This is the second in a series of 3 articles on using office applications - next time we will use both Microsoft Word and Excel to create mail merged letters. In the meantime, here's the second installment on Microsoft Excel.
Microsoft Excel - My Money Tracker
In this article I will show you how you can use Excel (a spreadsheet program) to do some basic maths for you in the form of a money tracking spreadsheet. The finished article will allow you to enter the balances of your various bank account (Spanish and English) as well as cash in hand. It will also convert to Euros for you. You then enter your outgoings and it will tell you the balance available to you.
Your first job, to save a bit of time is to head on over to http://shop.all-tech-plus.com in the Software section and order and download the free spreadsheets – you’ll get an unfinished one as well as the completed article. I won’t be able to cover much here, but if you do want to learn more, remember you can always book lessons with me on my main website http://www.all-tech-plus.com and I am also available to develop spreadsheet solutions for your business.
The starting point spreadsheet has most of the layout and formatting done for you, though if you don’t like the colours or fonts you can change them – click in one of the boxes (these are known as cells), or click and drag to select more than one and use the standard formatting features to change (but you might want to just hang fire for a moment as the colours I have used are going to be useful).

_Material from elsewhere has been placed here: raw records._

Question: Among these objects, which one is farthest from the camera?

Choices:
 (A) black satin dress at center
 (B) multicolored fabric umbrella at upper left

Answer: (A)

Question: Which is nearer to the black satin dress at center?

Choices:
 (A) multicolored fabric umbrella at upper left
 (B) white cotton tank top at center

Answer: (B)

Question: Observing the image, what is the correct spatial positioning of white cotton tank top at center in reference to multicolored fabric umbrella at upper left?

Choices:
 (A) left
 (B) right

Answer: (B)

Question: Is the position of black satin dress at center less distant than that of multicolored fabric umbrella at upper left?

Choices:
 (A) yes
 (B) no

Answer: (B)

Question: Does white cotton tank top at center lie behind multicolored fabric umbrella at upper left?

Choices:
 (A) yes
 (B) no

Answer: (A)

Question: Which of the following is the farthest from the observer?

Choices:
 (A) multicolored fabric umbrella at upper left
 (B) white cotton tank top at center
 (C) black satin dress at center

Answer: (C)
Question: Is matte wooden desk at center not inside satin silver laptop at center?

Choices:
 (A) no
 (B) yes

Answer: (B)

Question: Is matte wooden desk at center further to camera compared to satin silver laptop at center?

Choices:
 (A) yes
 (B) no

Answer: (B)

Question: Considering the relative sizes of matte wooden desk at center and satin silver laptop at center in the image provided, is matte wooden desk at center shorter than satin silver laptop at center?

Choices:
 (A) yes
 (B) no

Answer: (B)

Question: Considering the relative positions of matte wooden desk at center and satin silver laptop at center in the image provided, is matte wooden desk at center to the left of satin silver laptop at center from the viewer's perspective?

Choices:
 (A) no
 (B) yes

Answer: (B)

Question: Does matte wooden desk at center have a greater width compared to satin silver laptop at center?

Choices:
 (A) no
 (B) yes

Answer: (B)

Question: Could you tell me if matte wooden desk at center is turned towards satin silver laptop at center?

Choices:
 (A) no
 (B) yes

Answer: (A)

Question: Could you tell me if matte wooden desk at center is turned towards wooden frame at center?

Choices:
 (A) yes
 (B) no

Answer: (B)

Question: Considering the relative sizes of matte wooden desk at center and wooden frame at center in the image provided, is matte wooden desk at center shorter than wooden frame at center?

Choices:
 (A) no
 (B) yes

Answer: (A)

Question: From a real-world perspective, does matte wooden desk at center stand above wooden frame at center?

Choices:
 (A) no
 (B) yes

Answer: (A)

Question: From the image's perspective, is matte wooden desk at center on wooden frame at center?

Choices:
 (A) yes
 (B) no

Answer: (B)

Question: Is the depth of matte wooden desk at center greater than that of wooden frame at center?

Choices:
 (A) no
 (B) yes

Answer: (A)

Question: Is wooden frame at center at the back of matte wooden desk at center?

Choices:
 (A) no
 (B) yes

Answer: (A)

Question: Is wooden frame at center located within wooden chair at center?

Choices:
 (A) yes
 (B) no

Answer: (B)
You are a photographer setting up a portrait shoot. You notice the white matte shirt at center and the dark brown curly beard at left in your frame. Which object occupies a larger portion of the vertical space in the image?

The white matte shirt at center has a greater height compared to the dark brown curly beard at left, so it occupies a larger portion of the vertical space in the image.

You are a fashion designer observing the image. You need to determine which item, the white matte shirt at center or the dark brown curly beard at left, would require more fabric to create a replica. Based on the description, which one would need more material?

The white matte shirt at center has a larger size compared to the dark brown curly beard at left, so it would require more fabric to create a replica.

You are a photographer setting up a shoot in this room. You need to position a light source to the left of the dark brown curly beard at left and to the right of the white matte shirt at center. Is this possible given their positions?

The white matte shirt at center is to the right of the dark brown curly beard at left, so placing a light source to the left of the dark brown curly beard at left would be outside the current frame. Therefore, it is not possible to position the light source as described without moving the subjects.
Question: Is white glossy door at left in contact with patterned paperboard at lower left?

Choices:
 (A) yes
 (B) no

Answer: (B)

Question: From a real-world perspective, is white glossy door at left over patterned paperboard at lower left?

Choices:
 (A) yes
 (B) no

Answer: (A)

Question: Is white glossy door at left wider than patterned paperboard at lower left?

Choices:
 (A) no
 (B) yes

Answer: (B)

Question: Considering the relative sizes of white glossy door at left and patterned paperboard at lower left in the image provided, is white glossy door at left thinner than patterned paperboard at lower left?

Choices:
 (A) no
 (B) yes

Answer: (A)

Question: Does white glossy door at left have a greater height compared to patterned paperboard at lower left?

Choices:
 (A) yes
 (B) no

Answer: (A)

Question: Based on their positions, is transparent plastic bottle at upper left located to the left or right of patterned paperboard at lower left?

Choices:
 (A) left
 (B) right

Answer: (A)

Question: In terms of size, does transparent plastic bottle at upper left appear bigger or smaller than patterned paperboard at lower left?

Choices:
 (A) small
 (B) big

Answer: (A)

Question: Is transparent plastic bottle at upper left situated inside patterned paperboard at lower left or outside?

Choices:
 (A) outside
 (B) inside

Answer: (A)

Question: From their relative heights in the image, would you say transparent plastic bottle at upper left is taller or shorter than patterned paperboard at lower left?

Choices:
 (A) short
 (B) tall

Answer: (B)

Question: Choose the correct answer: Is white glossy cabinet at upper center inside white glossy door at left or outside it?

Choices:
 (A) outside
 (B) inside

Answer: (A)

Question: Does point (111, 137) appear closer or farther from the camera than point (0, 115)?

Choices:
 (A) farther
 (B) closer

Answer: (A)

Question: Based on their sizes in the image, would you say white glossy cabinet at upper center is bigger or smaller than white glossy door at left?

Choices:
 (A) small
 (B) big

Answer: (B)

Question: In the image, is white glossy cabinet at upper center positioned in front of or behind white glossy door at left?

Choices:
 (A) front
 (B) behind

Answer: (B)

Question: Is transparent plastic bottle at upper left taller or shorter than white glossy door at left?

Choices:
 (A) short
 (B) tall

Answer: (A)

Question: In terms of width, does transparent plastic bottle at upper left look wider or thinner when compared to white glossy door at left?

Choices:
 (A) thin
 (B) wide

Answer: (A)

Dark green – you type in what you want here. Light green – you’re going to be putting in numbers in these, and light blue, you’re going to be putting in formulas. You can think of a formula as a little program or instruction that you want Excel to workout for you.
Down the side of the sheet you will see numbers, and along the top letters – so for example, the current euro rate is in cell F1 (this is the cell reference) – lookup on Google ‘how many euros in 1 pound’ to get the rate and change it on the sheet.

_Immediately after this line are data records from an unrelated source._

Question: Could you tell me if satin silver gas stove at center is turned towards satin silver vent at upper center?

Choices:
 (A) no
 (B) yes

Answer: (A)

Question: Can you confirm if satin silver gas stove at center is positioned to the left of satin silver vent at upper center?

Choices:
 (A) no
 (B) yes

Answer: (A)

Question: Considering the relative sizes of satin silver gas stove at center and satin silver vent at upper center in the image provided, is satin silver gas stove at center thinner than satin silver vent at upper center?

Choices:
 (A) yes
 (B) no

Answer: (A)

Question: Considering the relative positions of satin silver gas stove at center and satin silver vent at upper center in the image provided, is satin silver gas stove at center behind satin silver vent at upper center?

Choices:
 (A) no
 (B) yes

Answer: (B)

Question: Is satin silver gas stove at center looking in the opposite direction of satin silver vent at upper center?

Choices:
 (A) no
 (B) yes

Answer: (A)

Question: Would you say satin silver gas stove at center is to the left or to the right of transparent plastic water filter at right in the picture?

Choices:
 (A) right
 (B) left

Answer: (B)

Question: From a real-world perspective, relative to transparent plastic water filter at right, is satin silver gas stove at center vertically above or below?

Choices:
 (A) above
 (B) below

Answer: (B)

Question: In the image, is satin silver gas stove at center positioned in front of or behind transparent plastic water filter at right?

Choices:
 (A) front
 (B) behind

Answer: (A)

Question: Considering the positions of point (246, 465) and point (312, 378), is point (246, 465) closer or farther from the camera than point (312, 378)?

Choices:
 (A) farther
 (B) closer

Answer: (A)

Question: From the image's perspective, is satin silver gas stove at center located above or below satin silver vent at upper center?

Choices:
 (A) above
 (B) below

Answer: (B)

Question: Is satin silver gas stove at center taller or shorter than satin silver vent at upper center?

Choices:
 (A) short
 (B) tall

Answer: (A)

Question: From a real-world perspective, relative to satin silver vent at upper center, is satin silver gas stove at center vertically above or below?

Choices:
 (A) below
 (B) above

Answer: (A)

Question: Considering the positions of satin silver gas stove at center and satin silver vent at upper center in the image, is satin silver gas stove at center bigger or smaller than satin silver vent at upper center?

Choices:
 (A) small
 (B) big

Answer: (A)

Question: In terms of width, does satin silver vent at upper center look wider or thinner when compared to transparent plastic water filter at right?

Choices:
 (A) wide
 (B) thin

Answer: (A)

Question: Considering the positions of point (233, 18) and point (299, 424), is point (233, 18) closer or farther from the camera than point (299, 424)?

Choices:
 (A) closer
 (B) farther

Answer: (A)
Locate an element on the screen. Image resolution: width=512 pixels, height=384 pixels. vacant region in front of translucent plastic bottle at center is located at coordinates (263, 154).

Take a look at the completed sheet now, and fill in the dark green bits in your starting sheet to show your own bank accounts, forthcoming expenses, and spending tracking. Whilst you’re at it, enter the amounts in the light green boxes – once this is done, we’re ready to get Excel to do some working out for us using formulas.
To workout the converted to euros totals in the first table, we will need to multiply any sterling amounts by the euro rate. Double click in cell E5 (you should now be able to type in this box). Type in =(C5*F1)+D5 and press the enter key [the equal sign tells Excel this a formula, we put brackets around the first thing we want it to work out – the sterling balance of our first account multiplied by the euro rate, and then we add the euro amount – which may or may not have something in it]. Did it work? Check with a calculator or old fashioned pen and paper if you wish! Change the Sterling amount – did the conversion update automatically – hope so!

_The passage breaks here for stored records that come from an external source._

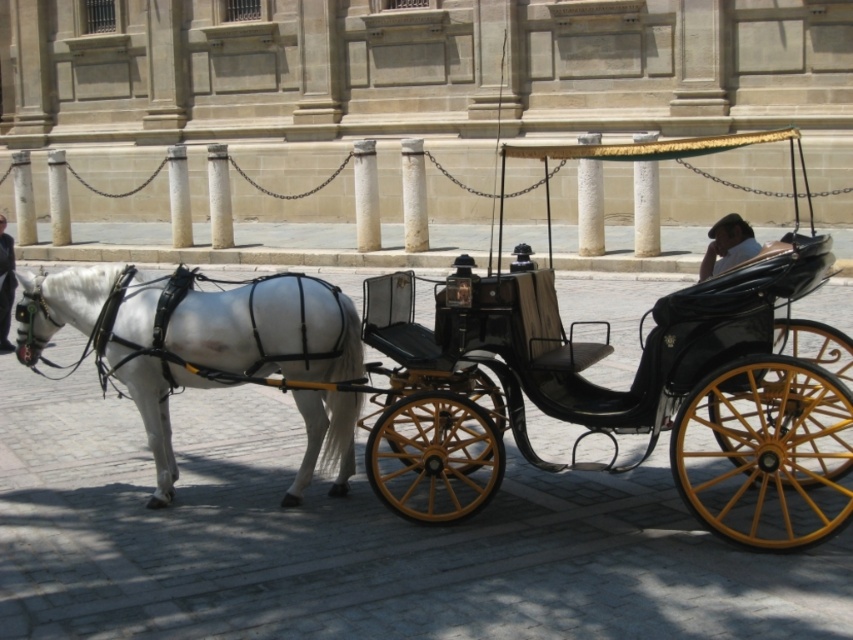 You are a delivery person trying to park your 2.5 meters wide delivery van between the shiny black carriage at center and the light brown leather hat at upper right. Can you fit your van there?

The shiny black carriage at center is narrower than the light brown leather hat at upper right, but the description does not provide the exact width of the space between them. Therefore, it is uncertain if the 2.5 meters wide delivery van can fit between them.

You are standing at the point labeled point [12,285] and want to walk to the point labeled point [376,483]. Which direction should you move to reach your destination?

You should move forward because point [376,483] is in front of point [12,285].

You are a tourist standing on the cobblestone street and want to take a photo of the shiny black carriage at center and the light brown leather hat at upper right. Which object should you zoom in more on to capture both in the frame?

You should zoom in more on the shiny black carriage at center because it is smaller than the light brown leather hat at upper right, so adjusting the zoom to accommodate the smaller size will help both fit in the frame. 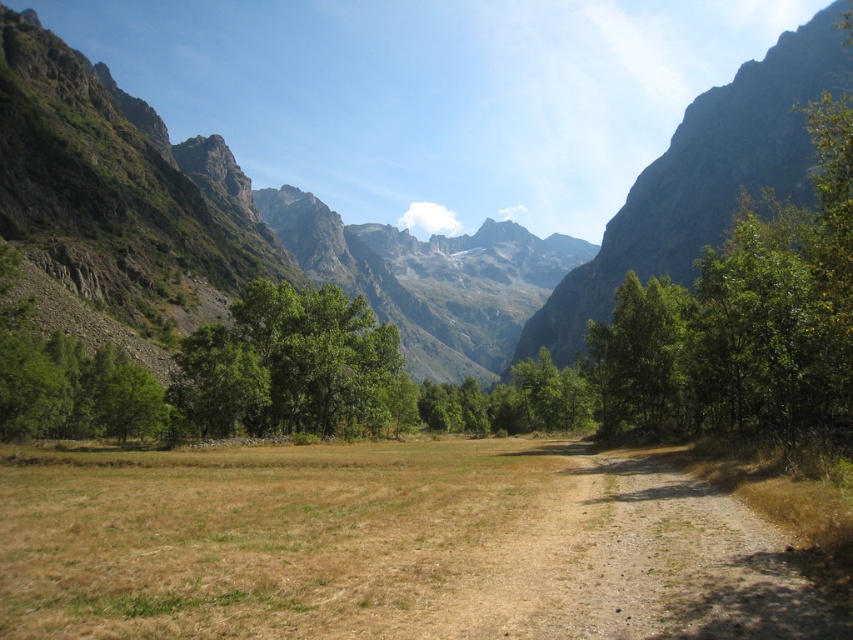 Question: Which point is farther to the camera?

Choices:
 (A) rugged rock mountain at upper right
 (B) rocky gray mountain at center

Answer: (A)

Question: Can you confirm if rocky gray mountain at center is positioned above rugged rock mountain at upper right?

Choices:
 (A) yes
 (B) no

Answer: (A)

Question: Is rocky gray mountain at center to the right of rugged rock mountain at upper right from the viewer's perspective?

Choices:
 (A) no
 (B) yes

Answer: (A)

Question: Which object appears closest to the camera in this image?

Choices:
 (A) rocky gray mountain at center
 (B) rugged rock mountain at upper right

Answer: (A)

Question: From the image, what is the correct spatial relationship of rocky gray mountain at center in relation to rugged rock mountain at upper right?

Choices:
 (A) above
 (B) below

Answer: (A)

Now you could do the same in cells E6, E7, E8 and E9, however, click back in E5 (just one click this time) and notice the little square blob in the bottom right of the cell (this is the fill handle), click and hold on this, it’s a little tricky, now drag down as far as cell E9 and then let go – if all has worked well you should now have euro totals in all those cells.
C11, D11, E11 are for totals, the formula you need for C11 is =SUM(C5:C9) – just follow the process as above, but instead of drag-filling down, drag-fill to the right as far as E11.
The formula for E12 will be =SUM(K:K) to total all the figures that end up in column K (your paid expenditure).
Finally, E13 needs to subtract the total in E12 from E11 to tell you what’s left ( =E12-E11 )!
You should now have enough information to get the rest of the sheet working. In this ever so brief article you’ve learnt what a cell is, how to reference a cell, what is meant by a formula, using simple formulas for totaling (SUM), subtracting, and multiplying.
As a bonus, I’ve also include a learning spreadsheet I used to use with my Year 7 students – but don’t let that put you off!